»»

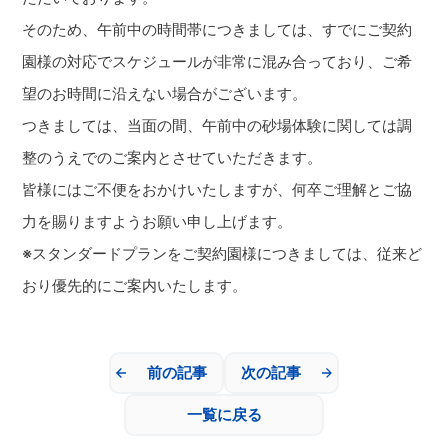
そのため、午前中の時間帯につきましては、すでにご契約
園様の対応でスケジュールが非常に混み合っており、ご希
望のお時間に沿えない場合がございます。
つきましては、当面の間、午前中の砂場体験に関しては調
整のうえでのご案内とさせていただきます。
皆様にはご不便をおかけいたしますが、何卒ご理解とご協
力を賜りますようお願い申し上げます。
※スタンダードプランをご契約園様につきましては、従来ど
おり優先的にご案内いたします。
前の記事
次の記事
一覧に戻る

««

- _TRY IT_:
Without any pictures, print the whole listing again exactly as it stands.

- _REPLY_:
そのため、午前中の時間帯につきましては、すでにご契約
園様の対応でスケジュールが非常に混み合っており、ご希
望のお時間に沿えない場合がございます。
つきましては、当面の間、午前中の砂場体験に関しては調
整のうえでのご案内とさせていただきます。
皆様にはご不便をおかけいたしますが、何卒ご理解とご協
力を賜りますようお願い申し上げます。
※スタンダードプランをご契約園様につきましては、従来ど
おり優先的にご案内いたします。
前の記事
次の記事
一覧に戻る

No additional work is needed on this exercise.